Here's a goofy video taken by two guys traveling thru Butte. It's fairly recent and it will give you a decent look at a small slice of Butte. At the 4:57 mark, they are passing the Finlen Hotel (and the Cavalier Lounge) on Broadway at Wyoming.



  










      





Comments

Irish said…
Thanks for the morning read my friend :-)
Fredd said…
They say you can never go home again. Looks like 'they' were wrong in your case.

My father grew up on a farm in Medicine Lake, MT, left for the Pacific Northwest after he served in WWII and never went back. Of course, Medicine Lake is not Butte.
Brian said…
@Fredd...that saying I think is mostly true except here in Butte.
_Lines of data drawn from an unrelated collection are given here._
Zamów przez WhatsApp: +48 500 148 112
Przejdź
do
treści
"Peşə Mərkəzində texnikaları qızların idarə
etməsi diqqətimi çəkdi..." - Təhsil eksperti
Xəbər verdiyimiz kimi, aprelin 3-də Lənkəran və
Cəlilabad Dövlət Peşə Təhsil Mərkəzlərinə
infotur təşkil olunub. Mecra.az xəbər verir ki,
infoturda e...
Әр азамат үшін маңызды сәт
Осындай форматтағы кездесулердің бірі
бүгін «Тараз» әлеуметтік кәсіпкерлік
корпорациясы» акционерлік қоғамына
I often think that the people who lived here once would come back if they could just recapture the same old magic.

Having lived here in it's heyday- everything else just sort of pales by comparison.

Unfortunately, those days aren't coming back.

Brian
Anonymous said…
Ahhh, the days before 'financial engineering, and fraud science' took off.
Anonymous said…
I'm I was born in Butte moved out in 81 I too always stay at the Finland hotel when I visit 5 or 6 times per year.
Brian said…
Thanks for swinging by Ted...I knew some Richards' in Butte.

Brian
Anonymous said…
Dave here,

I think we have had this discussion before, but Youngstown, Ohio, where I grew up is a similar place in character and economic plight. It has the same hold on me that Butte does for you, so I get it. I lived there 18 years and I feel guilty sometimes, feeling I should have went back and helped the place instead of myself. The working stiffs of the steel mills and the sounds of trains consume my thoughts as I get older and time passes rapidly.
Brian said…
Hi Dave. Any time I hear anyone say they are from Youngstown- I think of you.

My problem is that I just don't want to do the winters. Maybe a summer home in Butte and a winter home in Tucson.
Anonymous said…
One of the best friends in my life grew up in Butte and loved it. I tried nw Montana for about a year and passed through Butte all the time to and fro from Colorado on that interstate-it sure looked wore out, I never did stop though and check it out. It still looked very victorian, kinda like some of the small towns west of Denver in the mountains.

He used to tell me the fishing was unbeatable and he would know that.
MM
Brian said…
We had 5 fantastic blue stream fisheries including the Beaverhead, the Bighole River, the Madison, Jefferson, and Gallatin (Three Forks) a fantastic limit out creek (Divide Creek)and some great lake fishing- all within an hour.

I would say the best fishing in the US- excluding Alaska- of course.

It wasn't well known as a kid. It surely is now. I went to the boat ramp in Melrose on the Big Hole- it was packed last summer- middle of the week.